Dataset entries
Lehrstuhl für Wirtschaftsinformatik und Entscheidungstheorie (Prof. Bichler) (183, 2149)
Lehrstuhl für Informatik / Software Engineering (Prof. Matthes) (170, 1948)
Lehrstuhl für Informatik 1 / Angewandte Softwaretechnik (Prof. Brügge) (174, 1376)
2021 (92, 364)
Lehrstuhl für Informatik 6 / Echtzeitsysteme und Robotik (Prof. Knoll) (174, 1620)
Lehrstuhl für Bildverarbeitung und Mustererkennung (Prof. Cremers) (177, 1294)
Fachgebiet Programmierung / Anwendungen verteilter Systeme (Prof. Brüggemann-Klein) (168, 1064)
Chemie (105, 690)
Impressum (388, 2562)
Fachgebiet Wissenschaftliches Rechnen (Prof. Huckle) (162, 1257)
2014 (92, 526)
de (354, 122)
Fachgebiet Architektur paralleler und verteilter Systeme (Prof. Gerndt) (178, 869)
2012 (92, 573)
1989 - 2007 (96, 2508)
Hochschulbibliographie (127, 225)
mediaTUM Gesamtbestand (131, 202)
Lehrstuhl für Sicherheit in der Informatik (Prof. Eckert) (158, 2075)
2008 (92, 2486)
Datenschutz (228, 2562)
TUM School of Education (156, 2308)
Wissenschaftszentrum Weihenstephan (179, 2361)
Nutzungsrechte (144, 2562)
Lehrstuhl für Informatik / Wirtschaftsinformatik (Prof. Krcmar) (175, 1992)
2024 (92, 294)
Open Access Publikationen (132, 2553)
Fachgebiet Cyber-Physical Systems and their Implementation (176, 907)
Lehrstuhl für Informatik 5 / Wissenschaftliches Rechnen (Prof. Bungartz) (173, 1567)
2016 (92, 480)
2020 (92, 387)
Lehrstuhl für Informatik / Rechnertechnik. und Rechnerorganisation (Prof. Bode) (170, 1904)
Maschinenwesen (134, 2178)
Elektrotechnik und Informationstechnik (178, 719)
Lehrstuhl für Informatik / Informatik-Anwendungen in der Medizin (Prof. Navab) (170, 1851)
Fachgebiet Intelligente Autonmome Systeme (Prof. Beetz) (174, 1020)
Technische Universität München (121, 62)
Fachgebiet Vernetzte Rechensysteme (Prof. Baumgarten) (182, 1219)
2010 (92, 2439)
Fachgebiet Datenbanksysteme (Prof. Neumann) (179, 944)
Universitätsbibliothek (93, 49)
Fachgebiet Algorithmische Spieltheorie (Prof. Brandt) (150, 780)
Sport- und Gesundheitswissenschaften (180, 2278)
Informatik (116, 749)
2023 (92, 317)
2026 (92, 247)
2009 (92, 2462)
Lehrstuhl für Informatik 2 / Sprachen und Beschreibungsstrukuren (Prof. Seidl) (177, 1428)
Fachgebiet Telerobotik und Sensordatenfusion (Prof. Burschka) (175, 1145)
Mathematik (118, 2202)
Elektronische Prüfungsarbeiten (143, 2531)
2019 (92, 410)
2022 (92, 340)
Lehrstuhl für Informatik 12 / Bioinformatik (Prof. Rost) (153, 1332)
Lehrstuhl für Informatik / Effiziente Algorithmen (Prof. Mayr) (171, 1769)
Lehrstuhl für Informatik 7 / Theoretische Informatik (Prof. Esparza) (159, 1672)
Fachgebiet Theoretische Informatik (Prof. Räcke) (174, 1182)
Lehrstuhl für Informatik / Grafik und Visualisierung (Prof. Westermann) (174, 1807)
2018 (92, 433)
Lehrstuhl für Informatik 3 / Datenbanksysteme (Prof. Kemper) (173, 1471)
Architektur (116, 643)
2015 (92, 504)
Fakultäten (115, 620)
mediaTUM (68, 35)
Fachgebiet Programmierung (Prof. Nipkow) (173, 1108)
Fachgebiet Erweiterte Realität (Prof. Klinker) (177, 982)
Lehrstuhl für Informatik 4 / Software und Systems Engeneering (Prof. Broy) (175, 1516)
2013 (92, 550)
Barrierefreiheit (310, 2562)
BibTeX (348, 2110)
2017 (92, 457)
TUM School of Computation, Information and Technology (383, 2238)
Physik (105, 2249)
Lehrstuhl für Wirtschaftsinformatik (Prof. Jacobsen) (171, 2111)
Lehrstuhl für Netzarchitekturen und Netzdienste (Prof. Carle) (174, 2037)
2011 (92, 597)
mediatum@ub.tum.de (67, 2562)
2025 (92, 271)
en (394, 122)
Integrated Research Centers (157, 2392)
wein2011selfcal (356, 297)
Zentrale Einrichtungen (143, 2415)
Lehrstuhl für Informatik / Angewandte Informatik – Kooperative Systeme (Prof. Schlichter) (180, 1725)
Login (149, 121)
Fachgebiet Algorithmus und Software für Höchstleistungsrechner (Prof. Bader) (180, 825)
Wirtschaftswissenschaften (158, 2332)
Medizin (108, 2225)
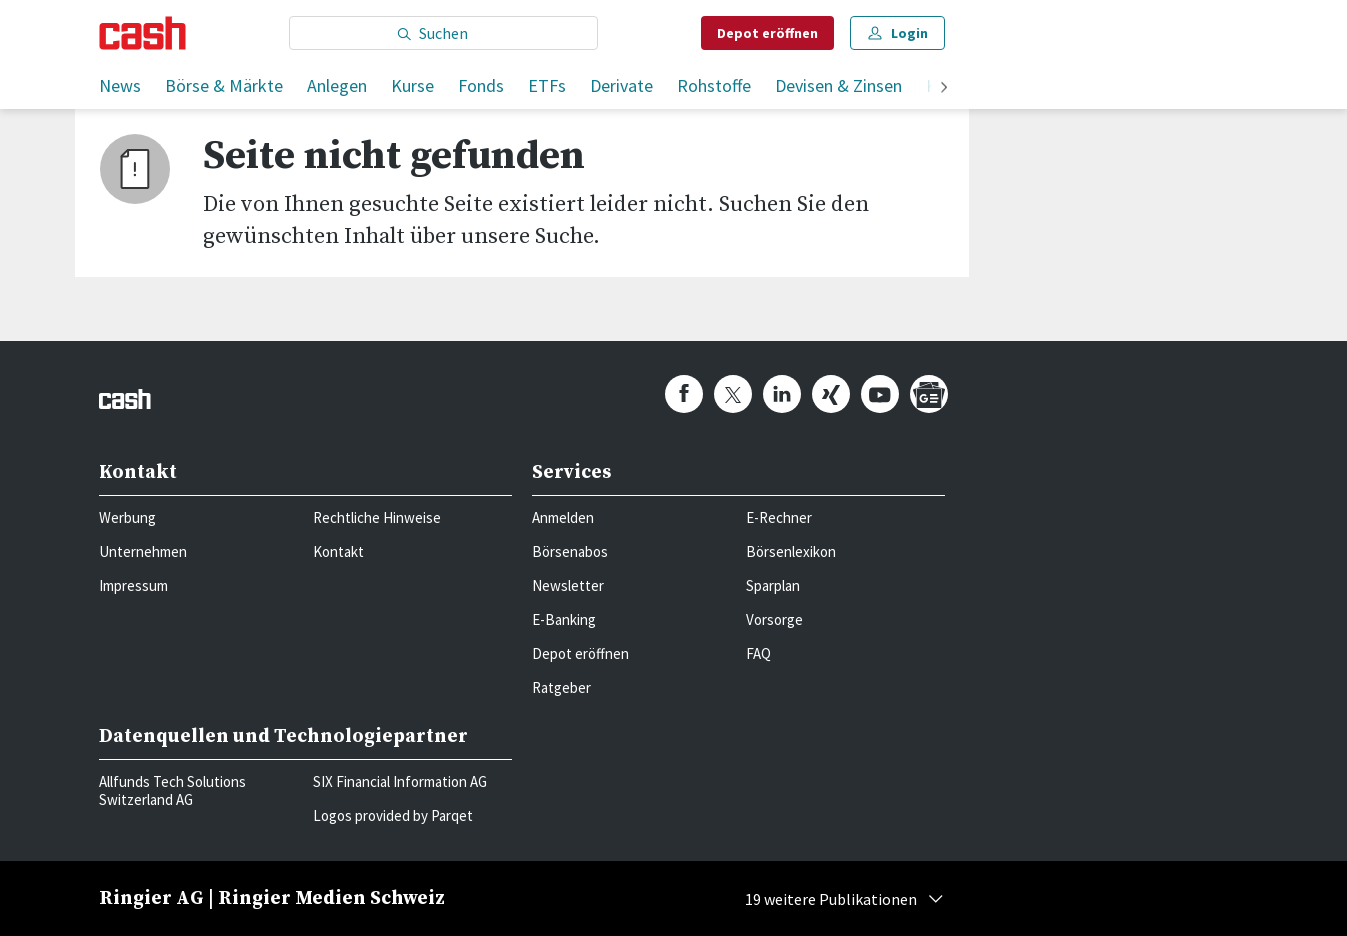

■ INSTRUCTIONS TO FOLLOW ■
From the data above, copy out every line with the string "verteilter" in it.

■ EXERCISE OUTPUT ■
Fachgebiet Programmierung / Anwendungen verteilter Systeme (Prof. Brüggemann-Klein) (168, 1064)
Fachgebiet Architektur paralleler und verteilter Systeme (Prof. Gerndt) (178, 869)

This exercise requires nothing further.